Comme «espace de réflexion où des problèmes sociaux et politiques du pays se discutent», le festival offre aux jeunes l’espoir de faire partie, chaque année, d’une aventure productive. «Médiateurs, bénévoles, technicien de spectacle, logistiques… tout ce beau monde travaille», déclare Guy Régis.

La longévité d’un des plus grands festivals de la Caraïbe fait contraste dans un pays où les institutions peinent à se maintenir debout alors que leur personnel migre en masse vers des cieux moins hostiles et violents.

Daphné Menard fait partie de l’équipe. Chanteur, chorégraphe, ingénieur culturel et metteur en scène, il vit cette année sa 9e édition avec le festival qu’il a intégré comme stagiaire alors qu’il étudiait encore la communication et les arts. Aujourd’hui, il assiste le directeur artistique dans la logistique du festival.

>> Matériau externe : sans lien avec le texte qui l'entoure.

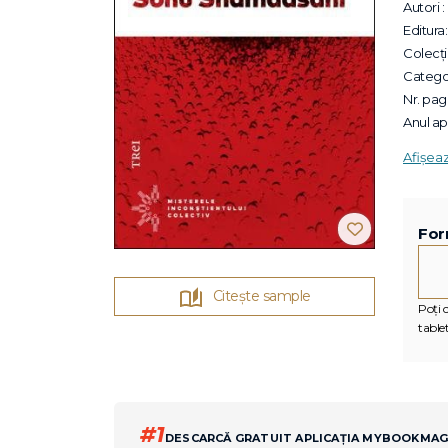
Autori :
Editura:
Colecții
Categor
Nr. pagi
Anul apa
Afișea
For
Citește sample
Poți c
tablet
#1
DESCARCĂ GRATUIT APLICAȚIA MYBOOKMA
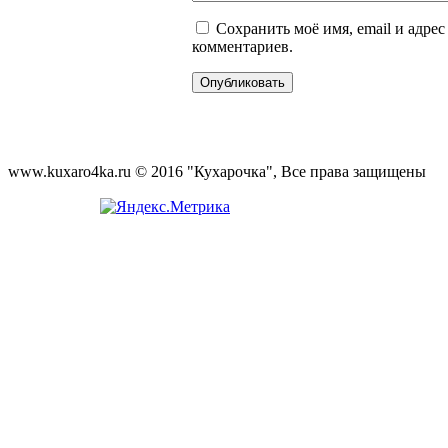
Сохранить моё имя, email и адре
комментариев.
www.kuxaro4ka.ru © 2016 "Кухарочка", Все права защищены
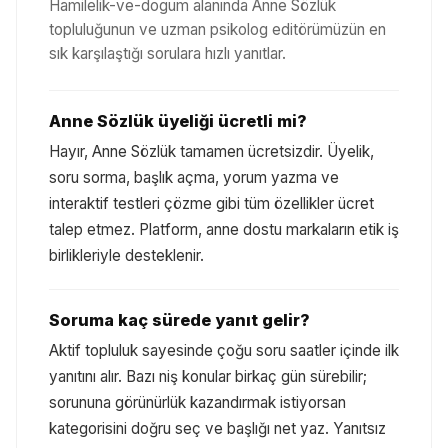
Hamilelik-ve-dogum
alanında Anne Sözlük
topluluğunun ve uzman psikolog editörümüzün en
sık karşılaştığı sorulara hızlı yanıtlar.
Anne Sözlük üyeliği ücretli mi?
Hayır, Anne Sözlük tamamen ücretsizdir. Üyelik,
soru sorma, başlık açma, yorum yazma ve
interaktif testleri çözme gibi tüm özellikler ücret
talep etmez. Platform, anne dostu markaların etik iş
birlikleriyle desteklenir.
Soruma kaç sürede yanıt gelir?
Aktif topluluk sayesinde çoğu soru saatler içinde ilk
yanıtını alır. Bazı niş konular birkaç gün sürebilir;
sorununa görünürlük kazandırmak istiyorsan
kategorisini doğru seç ve başlığı net yaz. Yanıtsız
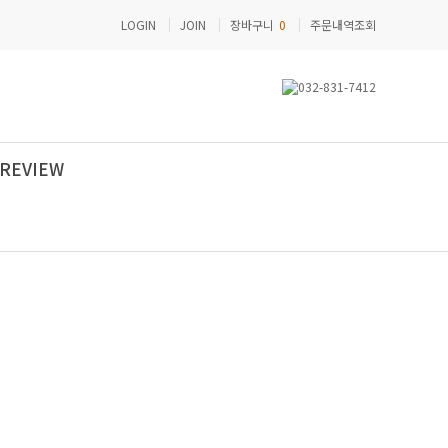
LOGIN
JOIN
장바구니
0
주문내역조회
REVIEW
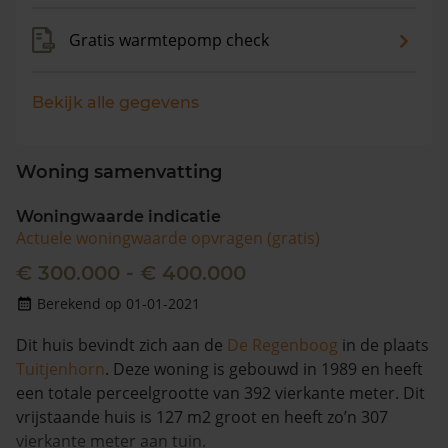
Gratis warmtepomp check
Bekijk alle gegevens
Woning samenvatting
Woningwaarde indicatie
Actuele woningwaarde opvragen (gratis)
€ 300.000 - € 400.000
Berekend op 01-01-2021
Dit huis bevindt zich aan de
De Regenboog
in de plaats
Tuitjenhorn
. Deze woning is gebouwd in 1989 en heeft
een totale perceelgrootte van 392 vierkante meter. Dit
vrijstaande huis is 127 m2 groot en heeft zo’n 307
vierkante meter aan tuin.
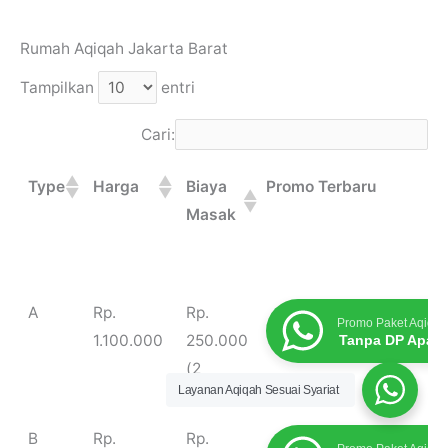
Rumah Aqiqah Jakarta Barat
Tampilkan
entri
Cari:
Type
Harga
Biaya
Promo Terbaru
Masak
Type
Harga
Biaya
Promo Terbaru
A
Rp.
Rp.
Promo Paket Aqiqah
Masak
1.100.000
250.000
Tanpa DP Apap
(2
Layanan Aqiqah Sesuai Syariat
Menu)
B
Rp.
Rp.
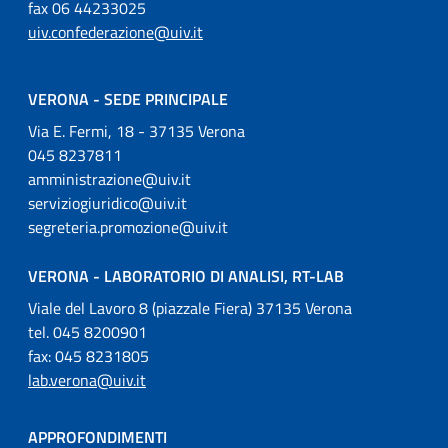
fax 06 44233025
uiv.confederazione@uiv.it
VERONA - SEDE PRINCIPALE
Via E. Fermi, 18 - 37135 Verona
045 8237811
amministrazione@uiv.it
serviziogiuridico@uiv.it
segreteria.promozione@uiv.it
VERONA - LABORATORIO DI ANALISI, RT-LAB
Viale del Lavoro 8 (piazzale Fiera) 37135 Verona
tel. 045 8200901
fax: 045 8231805
lab.verona@uiv.it
APPROFONDIMENTI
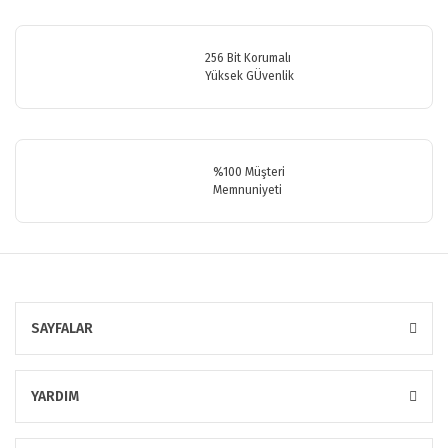
256 Bit Korumalı
Yüksek GÜvenlik
%100 Müşteri
Memnuniyeti
SAYFALAR
YARDIM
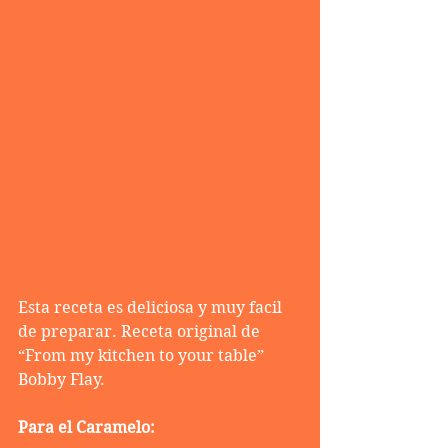
Esta receta es deliciosa y muy facil 
de preparar. Receta original de 
“From my kitchen to your table” 
Bobby Flay.
Para el Caramelo:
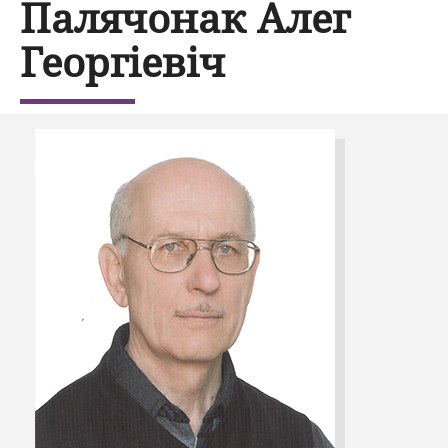
Палячонак Алег
Георгіевіч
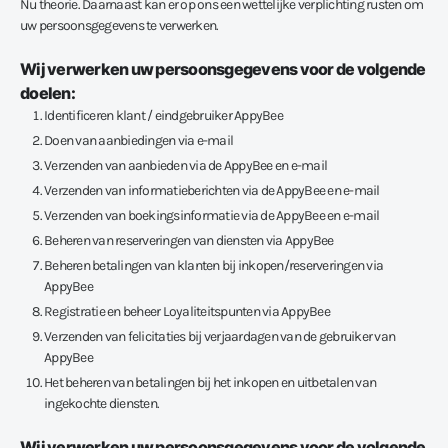
Nu theorie. Daarnaast kan er op ons een wettelijke verplichting rusten om
uw persoonsgegevens te verwerken.
Wij verwerken uw persoonsgegevens voor de volgende
doelen:
Identificeren klant / eindgebruiker AppyBee
Doen van aanbiedingen via e-mail
Verzenden van aanbieden via de AppyBee en e-mail
Verzenden van informatieberichten via de AppyBee en e-mail
Verzenden van boekingsinformatie via de AppyBee en e-mail
Beheren van reserveringen van diensten via AppyBee
Beheren betalingen van klanten bij inkopen/reserveringen via
AppyBee
Registratie en beheer Loyaliteitspunten via AppyBee
Verzenden van felicitaties bij verjaardagen van de gebruiker van
AppyBee
Het beheren van betalingen bij het inkopen en uitbetalen van
ingekochte diensten.
Wij verwerken uw persoonsgegevens voor de volgende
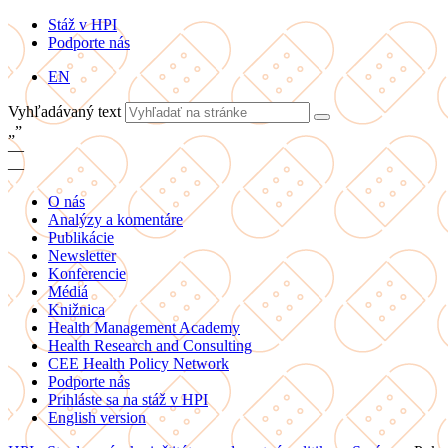
Stáž v HPI
Podporte nás
EN
Vyhľadávaný text
„
”
—
—
O nás
Analýzy a komentáre
Publikácie
Newsletter
Konferencie
Médiá
Knižnica
Health Management Academy
Health Research and Consulting
CEE Health Policy Network
Podporte nás
Prihláste sa na stáž v HPI
English version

«Les jeunes arrivent la plupart du temps comme bénévoles», raconte Menard. «Ils participent à un événement, mais se trouvent impliqués dans une dynamique structurelle qui leur permet d’élargir leur horizon professionnel et de se former», explique l’ingénieur culturel.

Le chanteur © Daphné Menard sur scène en décembre 2019,  lors du Concert l’Appel du Festival Quatre Chemins.

Certains arrivent dans les cuisines du festival en quête de reconnaissance. En 2016, Kettia Naissance intègre l’équipe pour son «dynamisme» et par envie d’être «reconnue dans la médiation culturelle».

Actuellement responsable de communication et de presse pour le festival, Naissance se sent en confiance, car son lieu de travail est comme un «chez soi» : «Je travaille avec des gens sur qui je peux compter, pour moi c’est un cadeau inespéré», déclare la licenciée en patrimoine et tourisme à l’institut d’étude et de recherches africaines (IERAH\ ISERSS).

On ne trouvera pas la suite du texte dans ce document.